Today, the Federal Trade Commission voted to update the Children’s Online Privacy Protection Act (COPPA), bringing it up to speed with modern tracking technologies that didn’t exist when the law was passed in 1998.
Abine was one of more than 50 organizations that signed on to a letter pushing for the changes, organized by the Center for Digital Democracy and delivered to the Commission last week. More than 10,000 individuals also signed online petitions calling for changes to COPPA.
The biggest changes to COPPA are as follows:
1. Companies may not track and target children under 13 with behavioral advertising by using cookies, IP addresses, or other persistent identifiers.

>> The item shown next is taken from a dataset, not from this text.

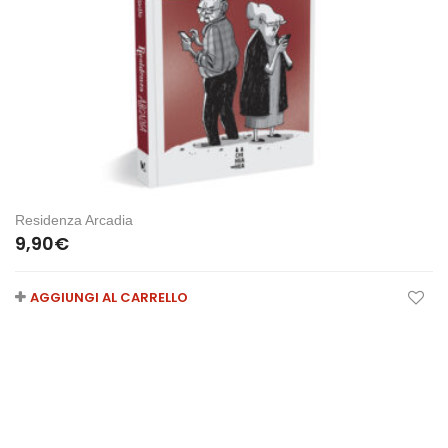
Residenza Arcadia
9,90
€
AGGIUNGI AL CARRELLO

By “persistent identifiers,” they mean tools or tracking methods that help companies to recognize users over time across platforms without having to know their names.

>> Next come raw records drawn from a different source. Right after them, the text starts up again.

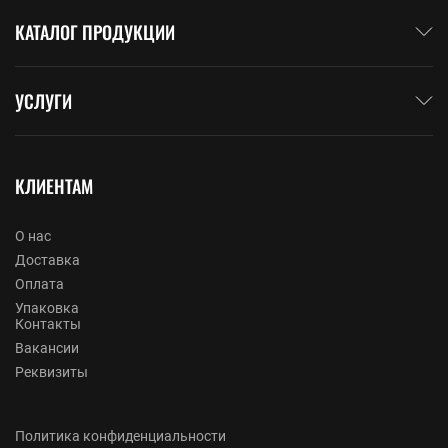
КАТАЛОГ ПРОДУКЦИИ
УСЛУГИ
КЛИЕНТАМ
О нас
Доставка
Оплата
Упаковка
Контакты
Вакансии
Реквизиты
Политика конфиденциальности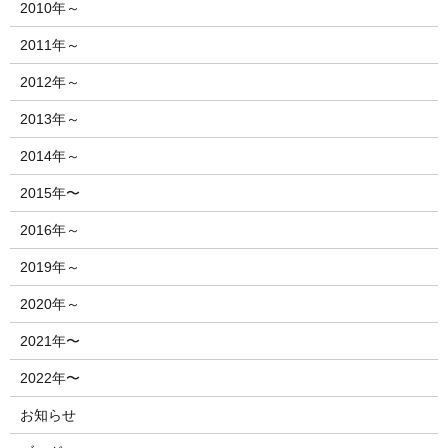
2010年～
2011年～
2012年～
2013年～
2014年～
2015年〜
2016年～
2019年～
2020年～
2021年〜
2022年〜
お知らせ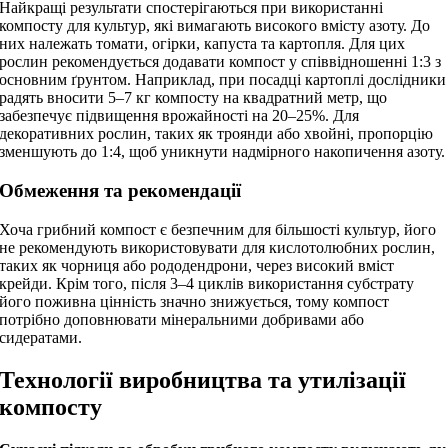
Найкращі результати спостерігаються при використанні
компосту для культур, які вимагають високого вмісту азоту. До
них належать томати, огірки, капуста та картопля. Для цих
рослин рекомендується додавати компост у співвідношенні 1:3 з
основним ґрунтом. Наприклад, при посадці картоплі дослідники
радять вносити 5–7 кг компосту на квадратний метр, що
забезпечує підвищення врожайності на 20–25%. Для
декоративних рослин, таких як троянди або хвойні, пропорцію
зменшують до 1:4, щоб уникнути надмірного накопичення азоту.
Обмеження та рекомендації
Хоча грибний компост є безпечним для більшості культур, його
не рекомендують використовувати для кислотолюбних рослин,
таких як чорниця або рододендрони, через високий вміст
крейди. Крім того, після 3–4 циклів використання субстрату
його поживна цінність значно знижується, тому компост
потрібно доповнювати мінеральними добривами або
сидератами.
Технології виробництва та утилізації
компосту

2. Photographs, geo-location, visual and audio files, and other visual representations of children under 13 are now included in the definition of “personal information” that companies must get express verifiable parental consent before they may collect or use.
3. Social networks–which up until now have managed to avoid COPPA–will now have to take more responsibility for their collection practices because they’re liable under COPPA when they know that they are on child-directed websites.

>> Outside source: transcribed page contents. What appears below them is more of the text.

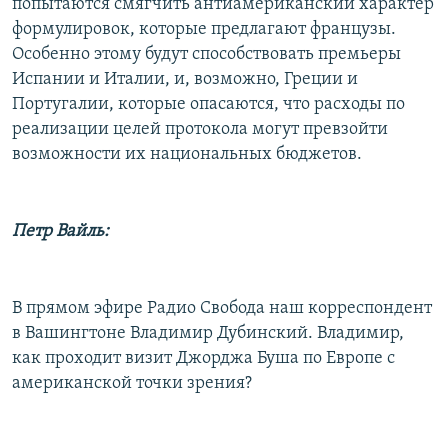
попытаются смягчить антиамериканский характер
формулировок, которые предлагают французы.
Особенно этому будут способствовать премьеры
Испании и Италии, и, возможно, Греции и
Португалии, которые опасаются, что расходы по
реализации целей протокола могут превзойти
возможности их национальных бюджетов.
Петр Вайль:
В прямом эфире Радио Свобода наш корреспондент
в Вашингтоне Владимир Дубинский. Владимир,
как проходит визит Джорджа Буша по Европе с
американской точки зрения?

One of the most important changes is the recognition that tracking data is personally-identifiable information, despite what the advertising industry says. Online tracking can and does identify individuals, including children, and puts their privacy and security at risk.
This is a huge step forward in protecting kids’ online privacy, but the law alone isn’t enough to ensure protection: the FTC will need to make sure that websites are following the rules and punish bad actors who aren’t.